Could the lines from the one with "leurs domaines, illustrant" through the end of the listing be restated exactly, with nothing else included?

:: Provided records

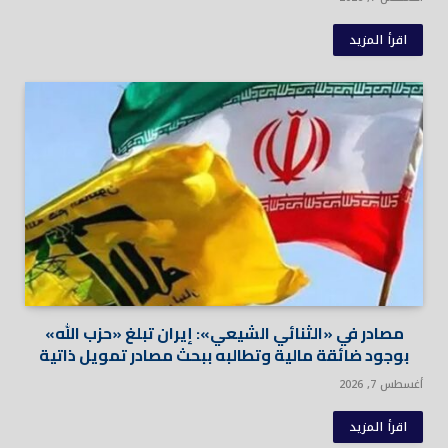
اقرأ المزيد
مصادر في «الثنائي الشيعي»: إيران تبلغ «حزب الله»
بوجود ضائقة مالية وتطالبه ببحث مصادر تمويل ذاتية
أغسطس 7, 2026
اقرأ المزيد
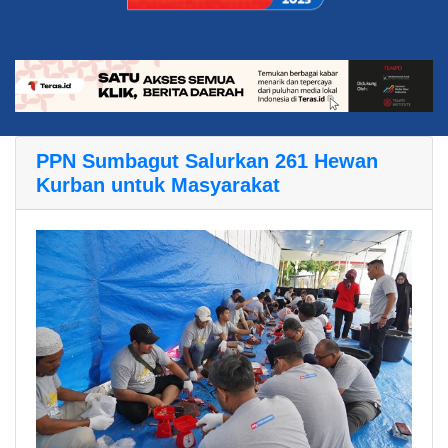
PPN Sumbagut Salurkan 261 Hewan
Kurban untuk Masyarakat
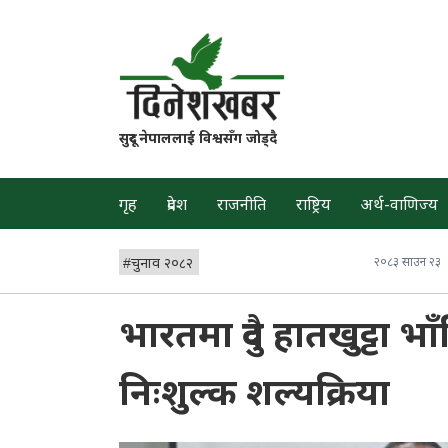
सुदूर नेपाललाई विश्वसँग जोड्दै
गृह
प्रदेश
राजनीति
राष्ट्रिय
अर्थ-वाणिज्य
#
चुनाव २०८२
२०८३ साउन २३
भारतमा दुवै हातखुट्टा भा
निःशुल्क शल्यक्रिया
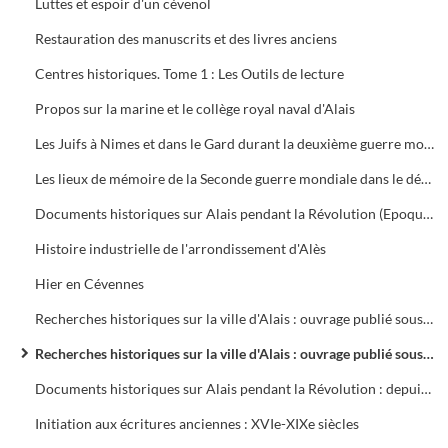
Luttes et espoir d'un cévenol
Restauration des manuscrits et des livres anciens
Centres historiques. Tome 1 : Les Outils de lecture
Propos sur la marine et le collège royal naval d'Alais
Les Juifs à Nimes et dans le Gard durant la deuxième guerre mondiale de 1939 à 1944
Les lieux de mémoire de la Seconde guerre mondiale dans le département du Gard
Documents historiques sur Alais pendant la Révolution (Epoque de la Terreur)
Histoire industrielle de l'arrondissement d'Alès
Hier en Cévennes
Recherches historiques sur la ville d'Alais : ouvrage publié sous les auspices de la municipalité
Recherches historiques sur la ville d'Alais : ouvrage publié sous les auspices de la municipalité
Documents historiques sur Alais pendant la Révolution : depuis la convocation des Etats-Généraux de 1789 jusqu'à la réception du décret sur les municipalités (12 janvier 1790)
Initiation aux écritures anciennes : XVIe-XIXe siècles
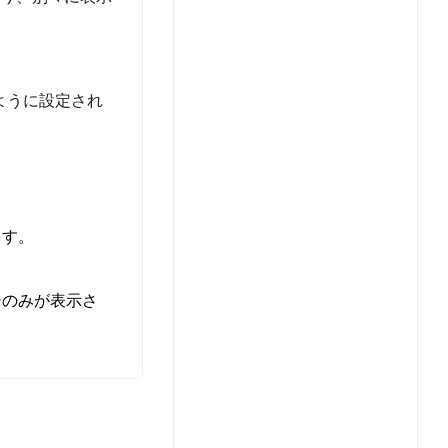
ように設定され
ます。
ジのみが表示さ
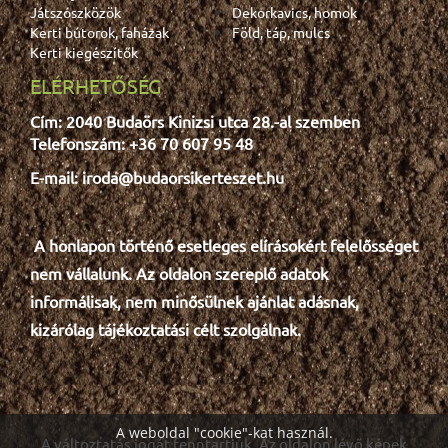
Játszószközök
Dekorkavics, homok
Kerti bútorok, faházak
Föld, táp, mulcs
Kerti kiegészítők
ELÉRHETŐSÉG
Cím: 2040 Budaörs Kinizsi utca 28.-al szemben
Telefonszám: +36 70 607 95 48
E-mail: iroda@budaorsikerteszet.hu
A honlapon történő esetleges e
lír
ásokért felelősséget
nem vállalunk. Az oldalon szereplő adatok
informálisak, nem minősülnek ajánlat adásnak,
kizárólag tájékoztatási célt szolgálnak.
A weboldal "cookie"-kat használ.
A változtatás jogát fenntartjuk. Az oldalon lévő képek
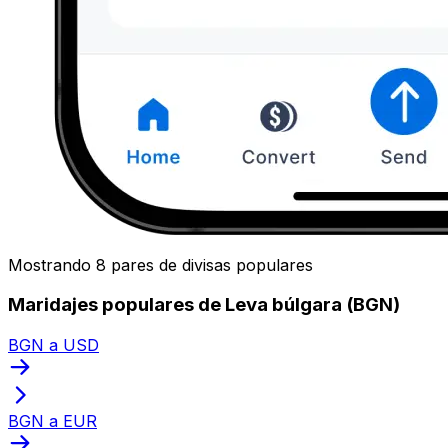
Mostrando 8 pares de divisas populares
Maridajes populares de Leva búlgara (BGN)
BGN a USD
BGN a EUR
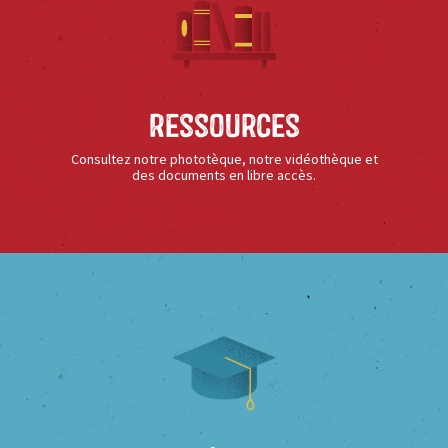
Ressources
Consultez notre phototèque, notre vidéothèque et
des documents en libre accès.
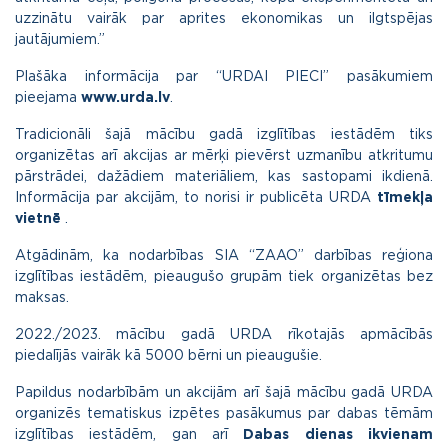
uzzinātu vairāk par aprites ekonomikas un ilgtspējas
jautājumiem.”
Plašāka informācija par “URDAI PIECI” pasākumiem
pieejama
www.urda.lv
.
Tradicionāli šajā mācību gadā izglītības iestādēm tiks
organizētas arī akcijas ar mērķi pievērst uzmanību atkritumu
pārstrādei, dažādiem materiāliem, kas sastopami ikdienā.
Informācija par akcijām, to norisi ir publicēta URDA
tīmekļa
vietnē
.
Atgādinām, ka nodarbības SIA “ZAAO” darbības reģiona
izglītības iestādēm, pieaugušo grupām tiek organizētas bez
maksas.
2022./2023. mācību gadā URDA rīkotajās apmācībās
piedalījās vairāk kā 5000 bērni un pieaugušie.
Papildus nodarbībām un akcijām arī šajā mācību gadā URDA
organizēs tematiskus izpētes pasākumus par dabas tēmām
izglītības iestādēm, gan arī
Dabas dienas ikvienam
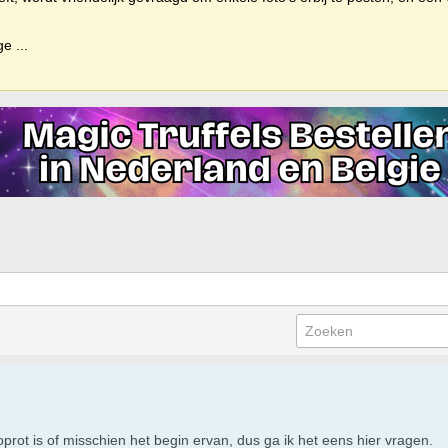
ige
...
toprot is of misschien het begin ervan, dus ga ik het eens hier vragen.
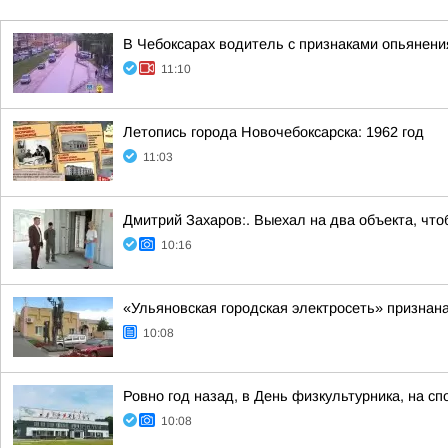
В Чебоксарах водитель с признаками опьянен
11:10
Летопись города Новочебоксарска: 1962 год
11:03
Дмитрий Захаров:. Выехал на два объекта, что
10:16
«Ульяновская городская электросеть» признан
10:08
Ровно год назад, в День физкультурника, на 
10:08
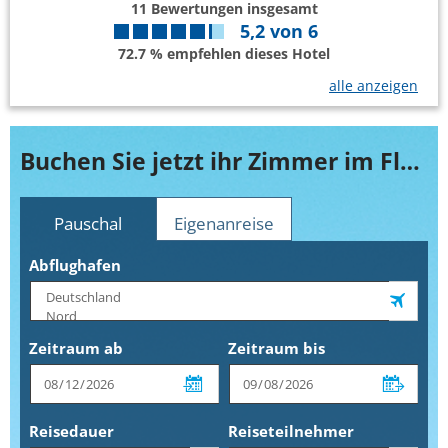
11
Bewertungen insgesamt
5,2
von
6
72.7 % empfehlen dieses Hotel
alle anzeigen
Buchen Sie jetzt ihr Zimmer im Fleming´s Conference Hotel Wien
Pauschal
Eigenanreise
Abflughafen
Zeitraum ab
Zeitraum bis
Reisedauer
Reiseteilnehmer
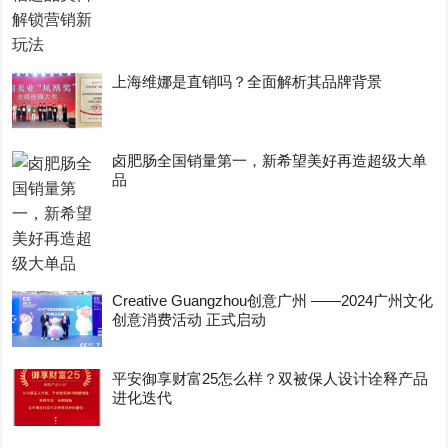
上海维娜是直销吗？全面解析其品牌背景
卤肥肠全国销量第一，新希望美好再造超级大单
品
Creative Guangzhou创意广州 ——2024广州文化
创意消费活动 正式启动
平安御享财富25怎么样？双被保人设计诠释产品
进化迭代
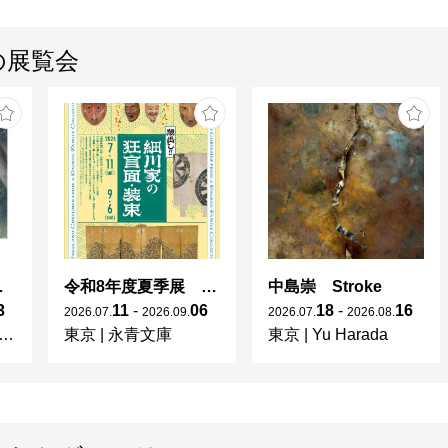
の展覧会
と手」
令和8年度夏季展 えいえいやっとな！蔵出し！細川家の狂言面・装束
中島崇 Stroke
3
11
-
06
18
-
16
2026
.
07
.
2026
.
09
.
2026
.
07
.
2026
.
08
.
東京
|
永青文庫
東京
|
Yu Harada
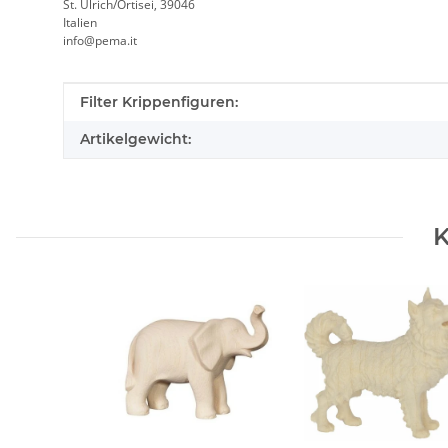
St. Ulrich/Ortisei, 39046
Italien
info@pema.it
Produkteigenschaft
Wert
Filter Krippenfiguren:
Artikelgewicht:
K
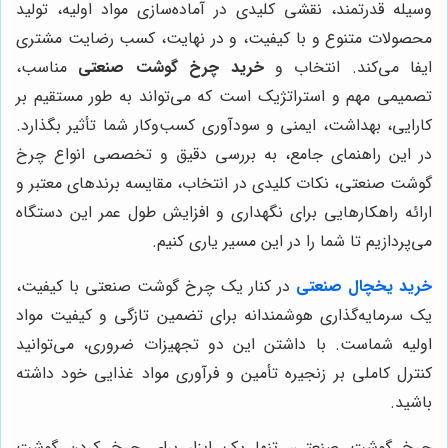
وسیله قدرتمند، نقشی کلیدی در آماده‌سازی مواد اولیه، تولید
محصولات متنوع و با کیفیت، و در نهایت، کسب رضایت مشتری
ایفا می‌کند. انتخاب و
خرید چرخ گوشت صنعتی
مناسب،
تصمیمی مهم و استراتژیک است که می‌تواند به طور مستقیم بر
کارایی، بهداشت، ایمنی و سودآوری کسب‌وکار شما تأثیر بگذارد.
در این راهنمای جامع، به بررسی دقیق و تخصصی انواع چرخ
گوشت صنعتی، نکات کلیدی در انتخاب، مقایسه برندهای معتبر و
ارائه راهکارهایی برای نگهداری و افزایش طول عمر این دستگاه
می‌پردازیم تا شما را در این مسیر یاری کنیم.
خرید یخچال صنعتی
در کنار یک چرخ گوشت صنعتی با کیفیت،
یک سرمایه‌گذاری هوشمندانه برای تضمین تازگی و کیفیت مواد
اولیه شماست. با داشتن این دو تجهیزات ضروری، می‌توانید
کنترل کاملی بر زنجیره تأمین و فرآوری مواد غذایی خود داشته
باشید.
چرخ گوشت صنعتی، تنها یک ابزار برای چرخ کردن گوشت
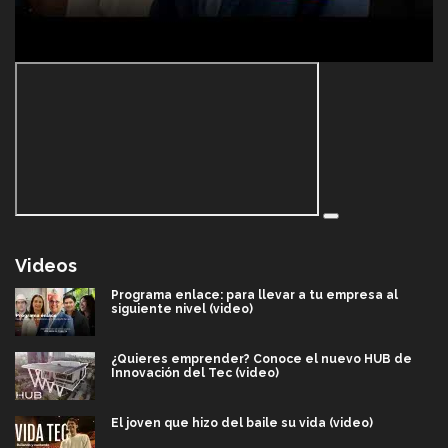
Videos
Programa enlace: para llevar a tu empresa al
siguiente nivel (video)
¿Quieres emprender? Conoce el nuevo HUB de
Innovación del Tec (video)
El joven que hizo del baile su vida (video)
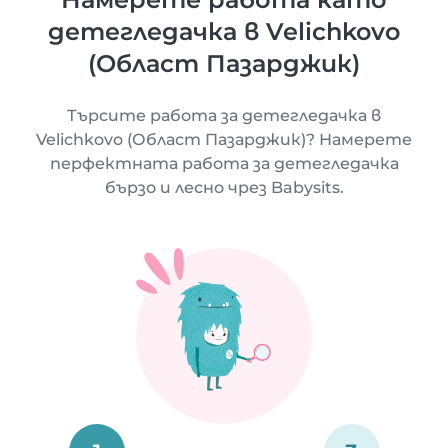
детегледачка в Velichkovo
(Област Пазарджик)
Търсите работа за детегледачка в
Velichkovo (Област Пазарджик)? Намерете
перфектната работа за детегледачка
бързо и лесно чрез Babysits.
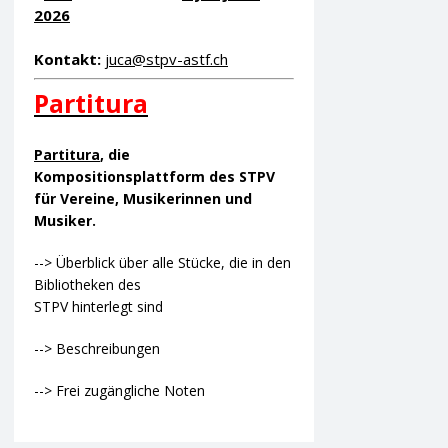
2026
Kontakt:
juca@stpv-astf.ch
Partitura
Partitura
, die
Kompositionsplattform des STPV
für Vereine, Musikerinnen und
Musiker.
--> Überblick über alle Stücke, die in den
Bibliotheken des
STPV hinterlegt sind
--> Beschreibungen
--> Frei zugängliche Noten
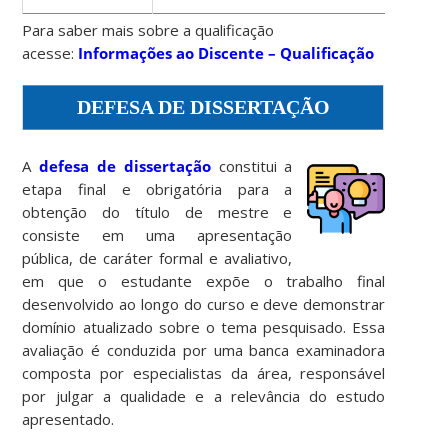
Para saber mais sobre a qualificação
acesse:
Informações ao Discente – Qualificação
DEFESA DE DISSERTAÇÃO
A
defesa de dissertação
constitui a
etapa final e obrigatória para a
obtenção do título de mestre e
consiste em uma apresentação
pública, de caráter formal e avaliativo,
em que o estudante expõe o trabalho final
desenvolvido ao longo do curso e deve demonstrar
domínio atualizado sobre o tema pesquisado. Essa
avaliação é conduzida por uma banca examinadora
composta por especialistas da área, responsável
por julgar a qualidade e a relevância do estudo
apresentado.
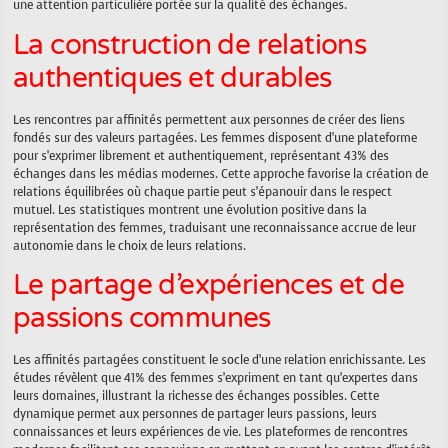
une attention particulière portée sur la qualité des échanges.
La construction de relations
authentiques et durables
Les rencontres par affinités permettent aux personnes de créer des liens
fondés sur des valeurs partagées. Les femmes disposent d’une plateforme
pour s’exprimer librement et authentiquement, représentant 43% des
échanges dans les médias modernes. Cette approche favorise la création de
relations équilibrées où chaque partie peut s’épanouir dans le respect
mutuel. Les statistiques montrent une évolution positive dans la
représentation des femmes, traduisant une reconnaissance accrue de leur
autonomie dans le choix de leurs relations.
Le partage d’expériences et de
passions communes
Les affinités partagées constituent le socle d’une relation enrichissante. Les
études révèlent que 41% des femmes s’expriment en tant qu’expertes dans
leurs domaines, illustrant la richesse des échanges possibles. Cette
dynamique permet aux personnes de partager leurs passions, leurs
connaissances et leurs expériences de vie. Les plateformes de rencontres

::::

Answer to the problem:
leurs domaines, illustrant la richesse des échanges possibles. Cette
dynamique permet aux personnes de partager leurs passions, leurs
connaissances et leurs expériences de vie. Les plateformes de rencontres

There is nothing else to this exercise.